If the price is right
Smee noted that the mid-market (middle price bracket) is currently enjoying sustained demand for rental properties. “Here, quality and affordability are two key factors and landlords are urged to adjust their rental expectations in the short-term to secure a good tenant.”
The TPN data shows that the Western Cape has been impacted by rising vacancy rates reaching 14.38% and negative annual rental escalation (0.1%) in Q2 2021.
However, Smee said they see healthy, sustained demand for rental properties in the price bracket of R7,000 – R10,000 per month.

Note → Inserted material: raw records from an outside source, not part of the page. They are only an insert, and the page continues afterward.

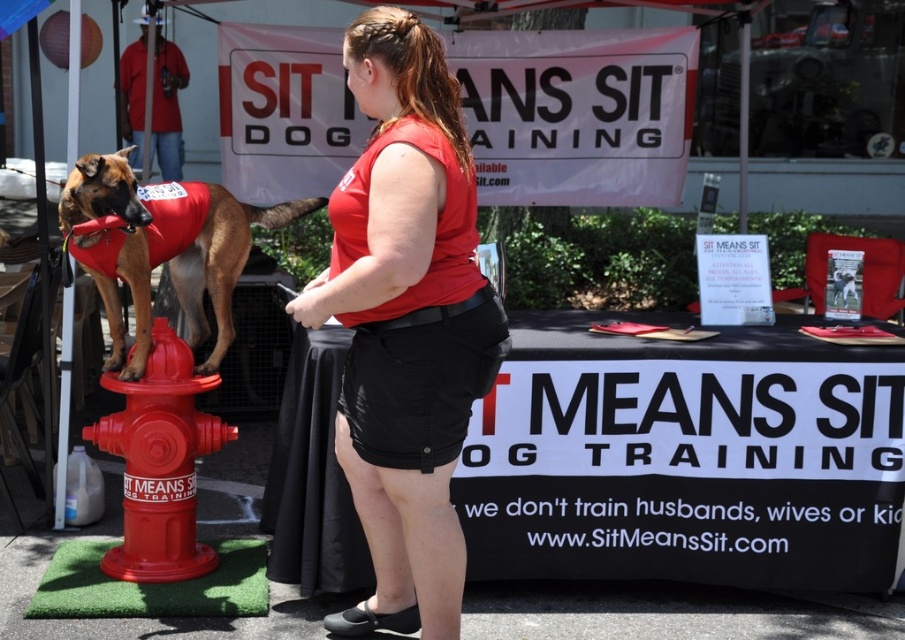 You are standing at the German Shepherd and want to walk towards the table with the banner. Which direction should you go first, towards point [426,128] or point [207,289]?

You should go towards point [426,128] first because it is closer to the viewer than point [207,289], so it is on the path towards the table.

You are a participant in the dog training event and need to place a new promotional item on the table. The item is 10 inches wide. Can the matte red vest at left fit on the table without overlapping the shiny plastic fire hydrant at lower left?

The matte red vest at left is larger in size than the shiny plastic fire hydrant at lower left. Since the vest is bigger, it might require more space, so placing the item might not be possible without overlapping. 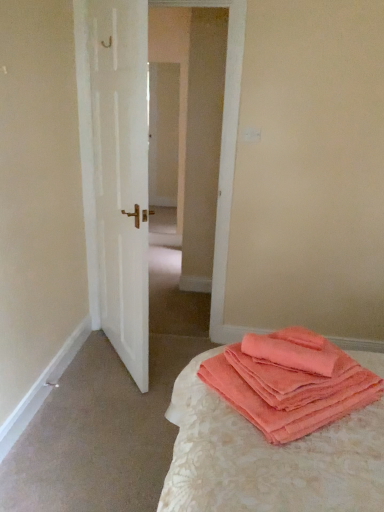 Question: Is white matte door at left positioned far away from coral fleece towels at lower right?

Choices:
 (A) no
 (B) yes

Answer: (B)

Question: Does white matte door at left have a smaller size compared to coral fleece towels at lower right?

Choices:
 (A) no
 (B) yes

Answer: (A)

“This puts pressure on Cape Town CBD and the Atlantic Seaboard areas where rentals are significantly higher, and yields (returns) are under major pressure.” He added that sectional title properties are currently experiencing the highest yields.
“East Rand, West Rand and Johannesburg North continue to generate some of the highest yields with areas such as Port Elizabeth, the Dolphin Coast, Northern Cape Town suburbs and the Helderberg proving to be popular areas for investment.”
Tips for landlords
Smee shares his top tips for securing and keeping a good standing tenant as follows:
- Patience is a virtue: “So often, landlords are so desperate to find a tenant that they sign on the first application that they receive. Take the time to do your due diligence – work with a trusted real estate agent to perform all the relevant checks. Weigh up the pros and cons and be sure to call their references.”
- Be selective in your strategy. Smee urges landlords not to list their property with too many agents. “If you look desperate, you will fall prey to chancers and low rental offers.”
- Short-term losses, long-term gains: “With the number of properties on the market, it’s best to do your research before listing your rental property. Find out what other homes are being leased out for to ensure that your listing is competitive. In many cases, we are encouraging landlords to drop their price ever so slightly for the right tenant – especially a tenant willing to sign a longer lease term.”
- React quickly: “If you have secured a good tenant, then the key to keeping them is staying on the ball. If a tenant has a maintenance query, communicate, and get it sorted out as quickly as possible. This also ensures better upkeep in your home.”
- Communicate: “Keep the lines of communication open. If a tenant is struggling to pay their rent on time, structure a plan that works for both of you. Checking in on the tenant every few months also goes a long way to promoting an open, fair relationship.”
- Stern but fair: “In a tough economic climate, tenants can take advantage of landlords. Be sure to lay down the ground rules from the get-go and share any relevant documentation with regards to complex rules and regulations.”
- Offer renewal incentives: “If your tenant’s lease renewal is coming up and they are worth keeping, be sure to negotiate an incentive to make sure that they stay on. This could be something as small as a discount or modifications to the home, i.e., new countertops, floors, painting of the home etc.,” he said.